• [Your objective]:
All of the data is to be printed exactly, though the images must be left off.

• [Data for review]:
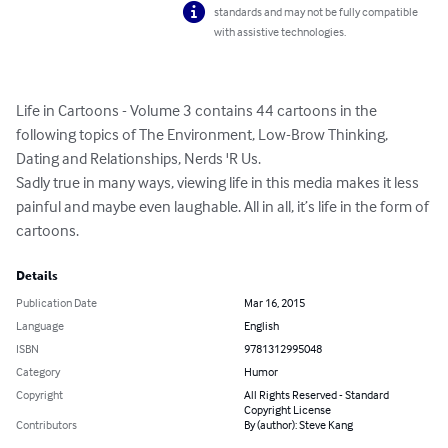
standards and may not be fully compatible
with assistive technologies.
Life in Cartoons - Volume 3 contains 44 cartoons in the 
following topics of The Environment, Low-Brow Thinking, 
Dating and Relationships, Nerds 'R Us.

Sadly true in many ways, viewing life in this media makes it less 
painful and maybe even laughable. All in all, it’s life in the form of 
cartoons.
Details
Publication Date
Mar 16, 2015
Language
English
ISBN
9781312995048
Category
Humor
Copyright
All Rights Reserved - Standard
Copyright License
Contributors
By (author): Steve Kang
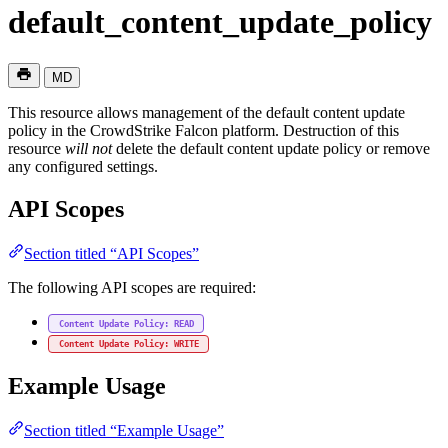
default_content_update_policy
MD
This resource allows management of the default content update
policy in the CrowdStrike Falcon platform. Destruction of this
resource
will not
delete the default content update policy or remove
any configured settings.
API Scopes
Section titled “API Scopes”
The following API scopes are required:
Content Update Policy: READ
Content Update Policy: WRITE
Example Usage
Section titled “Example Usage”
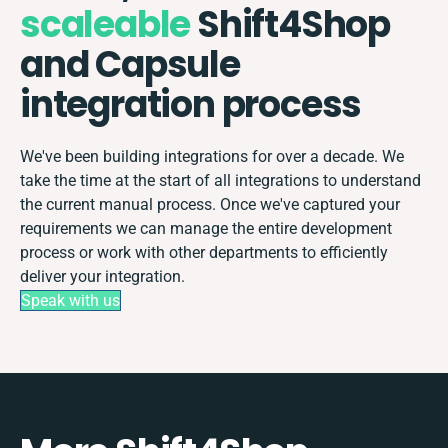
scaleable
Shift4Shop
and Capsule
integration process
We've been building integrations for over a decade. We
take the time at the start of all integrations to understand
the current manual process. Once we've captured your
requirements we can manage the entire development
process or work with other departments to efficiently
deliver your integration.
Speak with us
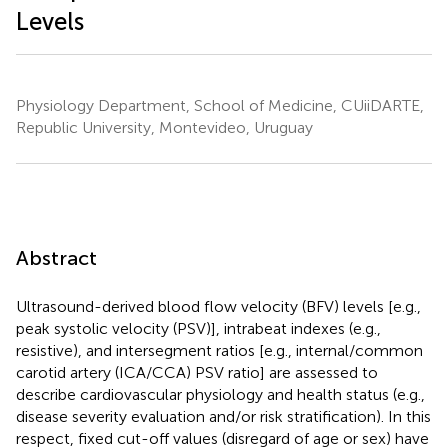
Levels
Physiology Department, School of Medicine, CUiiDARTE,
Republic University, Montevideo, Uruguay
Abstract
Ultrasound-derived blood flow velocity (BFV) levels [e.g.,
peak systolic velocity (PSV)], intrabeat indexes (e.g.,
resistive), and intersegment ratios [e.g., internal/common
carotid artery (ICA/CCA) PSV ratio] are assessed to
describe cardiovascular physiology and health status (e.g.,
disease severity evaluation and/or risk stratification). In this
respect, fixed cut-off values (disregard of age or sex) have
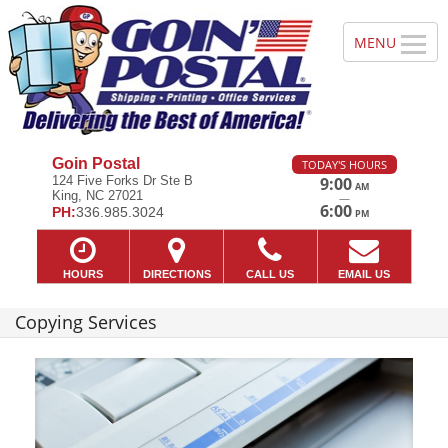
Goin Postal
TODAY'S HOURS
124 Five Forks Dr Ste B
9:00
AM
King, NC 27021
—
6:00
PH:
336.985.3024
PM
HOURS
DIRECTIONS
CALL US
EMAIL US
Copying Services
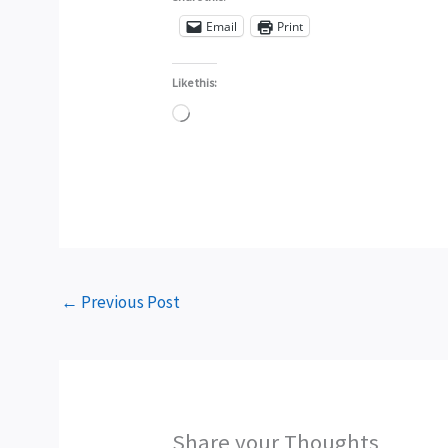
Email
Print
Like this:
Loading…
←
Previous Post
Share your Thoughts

• [Response below]:
standards and may not be fully compatible
with assistive technologies.
Life in Cartoons - Volume 3 contains 44 cartoons in the 
following topics of The Environment, Low-Brow Thinking, 
Dating and Relationships, Nerds 'R Us.

Sadly true in many ways, viewing life in this media makes it less 
painful and maybe even laughable. All in all, it’s life in the form of 
cartoons.
Details
Publication Date
Mar 16, 2015
Language
English
ISBN
9781312995048
Category
Humor
Copyright
All Rights Reserved - Standard
Copyright License
Contributors
By (author): Steve Kang
default_content_update_policy
MD
This resource allows management of the default content update
policy in the CrowdStrike Falcon platform. Destruction of this
resource
will not
delete the default content update policy or remove
any configured settings.
API Scopes
Section titled “API Scopes”
The following API scopes are required:
Content Update Policy: READ
Content Update Policy: WRITE
Example Usage
Section titled “Example Usage”
scaleable
Shift4Shop
and Capsule
integration process
We've been building integrations for over a decade. We
take the time at the start of all integrations to understand
the current manual process. Once we've captured your
requirements we can manage the entire development
process or work with other departments to efficiently
deliver your integration.
Speak with us
Levels
Physiology Department, School of Medicine, CUiiDARTE,
Republic University, Montevideo, Uruguay
Abstract
Ultrasound-derived blood flow velocity (BFV) levels [e.g.,
peak systolic velocity (PSV)], intrabeat indexes (e.g.,
resistive), and intersegment ratios [e.g., internal/common
carotid artery (ICA/CCA) PSV ratio] are assessed to
describe cardiovascular physiology and health status (e.g.,
disease severity evaluation and/or risk stratification). In this
respect, fixed cut-off values (disregard of age or sex) have
Goin Postal
TODAY'S HOURS
124 Five Forks Dr Ste B
9:00
AM
King, NC 27021
—
6:00
PH:
336.985.3024
PM
HOURS
DIRECTIONS
CALL US
EMAIL US
Copying Services
Email
Print
Like this:
Loading…
←
Previous Post
Share your Thoughts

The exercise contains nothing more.